**ACTIVITY**
Nothing but the lines below from the one holding "Swapnil Sharma" up to and including the one holding "about the size" should be copied, exactly and without pictures.

**Records contained in a dataset**

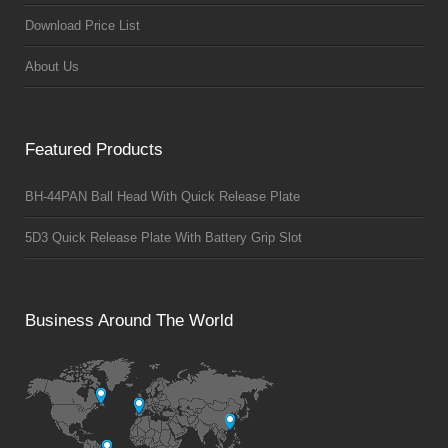
Download Price List
About Us
Featured Products
BH-44PAN Ball Head With Quick Release Plate
5D3 Quick Release Plate With Battery Grip Slot
Business Around The World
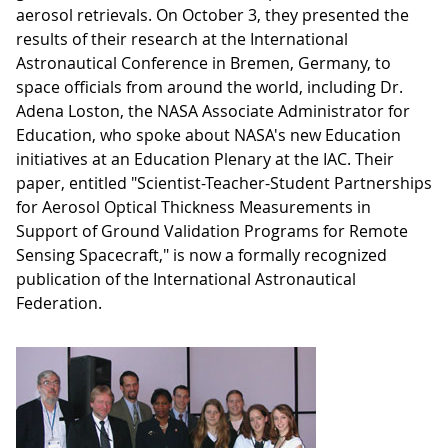
aerosol retrievals. On October 3, they presented the
results of their research at the International
Astronautical Conference in Bremen, Germany, to
space officials from around the world, including Dr.
Adena Loston, the NASA Associate Administrator for
Education, who spoke about NASA's new Education
initiatives at an Education Plenary at the IAC. Their
paper, entitled "Scientist-Teacher-Student Partnerships
for Aerosol Optical Thickness Measurements in
Support of Ground Validation Programs for Remote
Sensing Spacecraft," is now a formally recognized
publication of the International Astronautical
Federation.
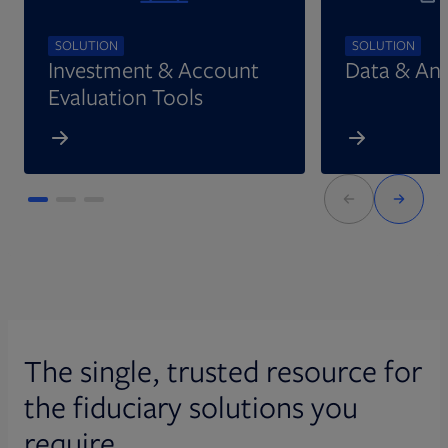
SOLUTION
SOLUTION
Investment & Account
Data & Ana
Evaluation Tools
The single, trusted resource for
the fiduciary solutions you
require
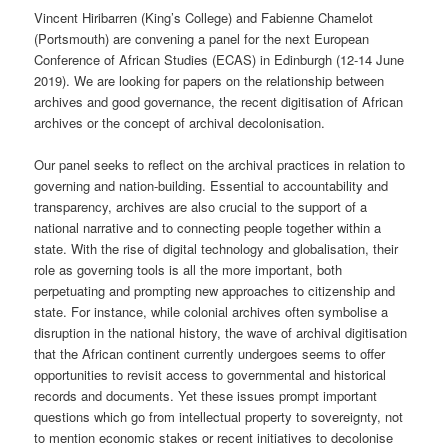
Vincent Hiribarren (King’s College) and Fabienne Chamelot
(Portsmouth) are convening a panel for the next European
Conference of African Studies (ECAS) in Edinburgh (12-14 June
2019). We are looking for papers on the relationship between
archives and good governance, the recent digitisation of African
archives or the concept of archival decolonisation.
Our panel seeks to reflect on the archival practices in relation to
governing and nation-building. Essential to accountability and
transparency, archives are also crucial to the support of a
national narrative and to connecting people together within a
state. With the rise of digital technology and globalisation, their
role as governing tools is all the more important, both
perpetuating and prompting new approaches to citizenship and
state. For instance, while colonial archives often symbolise a
disruption in the national history, the wave of archival digitisation
that the African continent currently undergoes seems to offer
opportunities to revisit access to governmental and historical
records and documents. Yet these issues prompt important
questions which go from intellectual property to sovereignty, not
to mention economic stakes or recent initiatives to decolonise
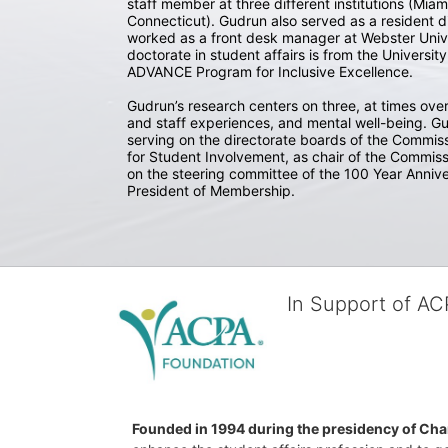
staff member at three different institutions (Miami
Connecticut). Gudrun also served as a resident di
worked as a front desk manager at Webster Univer
doctorate in student affairs is from the Universi
ADVANCE Program for Inclusive Excellence. 

Gudrun’s research centers on three, at times over
and staff experiences, and mental well-being. Gu
serving on the directorate boards of the Commiss
for Student Involvement, as chair of the Commiss
on the steering committee of the 100 Year Annive
President of Membership.
In Support of A
Founded in 1994 during the presidency of Cha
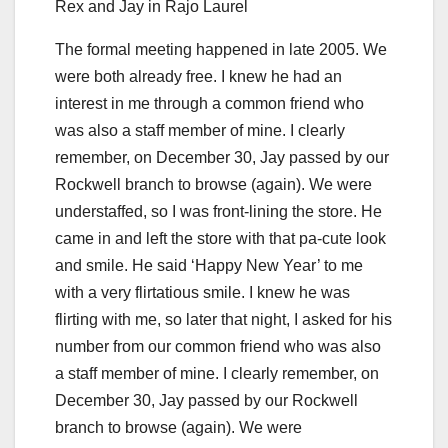
Rex and Jay in Rajo Laurel
The formal meeting happened in late 2005. We
were both already free. I knew he had an
interest in me through a common friend who
was also a staff member of mine. I clearly
remember, on December 30, Jay passed by our
Rockwell branch to browse (again). We were
understaffed, so I was front-lining the store. He
came in and left the store with that pa-cute look
and smile. He said ‘Happy New Year’ to me
with a very flirtatious smile. I knew he was
flirting with me, so later that night, I asked for his
number from our common friend who was also
a staff member of mine. I clearly remember, on
December 30, Jay passed by our Rockwell
branch to browse (again). We were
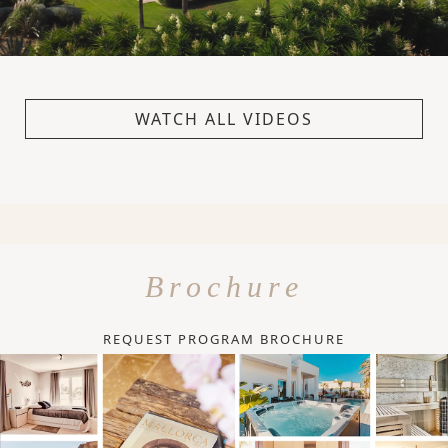
WATCH ALL VIDEOS
Brochure
REQUEST PROGRAM BROCHURE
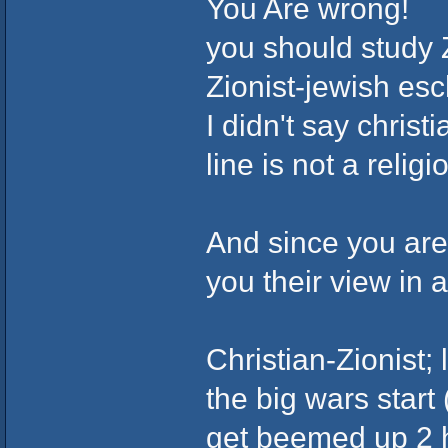
You Are wrong!
you should study 
Zionist-jewish esc
I didn't say chris
line is not a relig
And since you are 
you their view in a
Christian-Zionist; 
the big wars star
get beemed up 2 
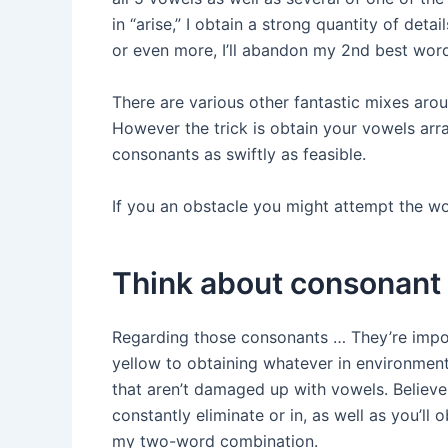
in “arise,” I obtain a strong quantity of detail
or even more, I’ll abandon my 2nd best word
There are various other fantastic mixes arou
However the trick is obtain your vowels arr
consonants as swiftly as feasible.
If you an obstacle you might attempt the
wo
Think about consonant
Regarding those consonants … They’re impor
yellow to obtaining whatever in environment
that aren’t damaged up with vowels. Believe 
constantly eliminate or in, as well as you’ll 
my two-word combination.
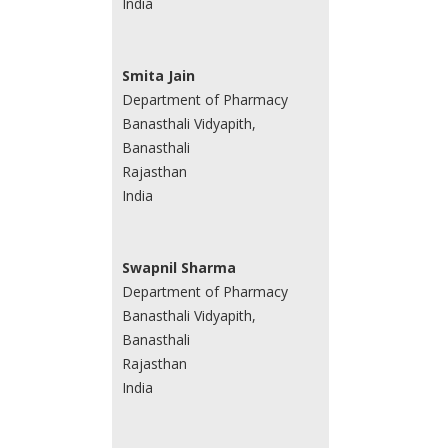
India
Smita Jain
Department of Pharmacy
Banasthali Vidyapith,
Banasthali
Rajasthan
India
Swapnil Sharma
Department of Pharmacy
Banasthali Vidyapith,
Banasthali
Rajasthan
India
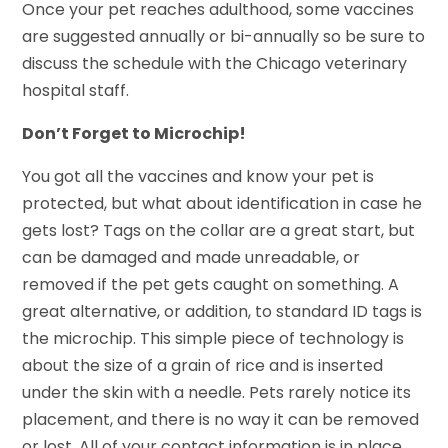
Once your pet reaches adulthood, some vaccines
are suggested annually or bi-annually so be sure to
discuss the schedule with the Chicago veterinary
hospital staff.
Don’t Forget to Microchip!
You got all the vaccines and know your pet is
protected, but what about identification in case he
gets lost? Tags on the collar are a great start, but
can be damaged and made unreadable, or
removed if the pet gets caught on something. A
great alternative, or addition, to standard ID tags is
the microchip. This simple piece of technology is
about the size of a grain of rice and is inserted
under the skin with a needle. Pets rarely notice its
placement, and there is no way it can be removed
or lost. All of your contact information is in place,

**RESULT BELOW**
Swapnil Sharma
Department of Pharmacy
Banasthali Vidyapith,
Banasthali
Rajasthan
India
Once your pet reaches adulthood, some vaccines
are suggested annually or bi-annually so be sure to
discuss the schedule with the Chicago veterinary
hospital staff.
Don’t Forget to Microchip!
You got all the vaccines and know your pet is
protected, but what about identification in case he
gets lost? Tags on the collar are a great start, but
can be damaged and made unreadable, or
removed if the pet gets caught on something. A
great alternative, or addition, to standard ID tags is
the microchip. This simple piece of technology is
about the size of a grain of rice and is inserted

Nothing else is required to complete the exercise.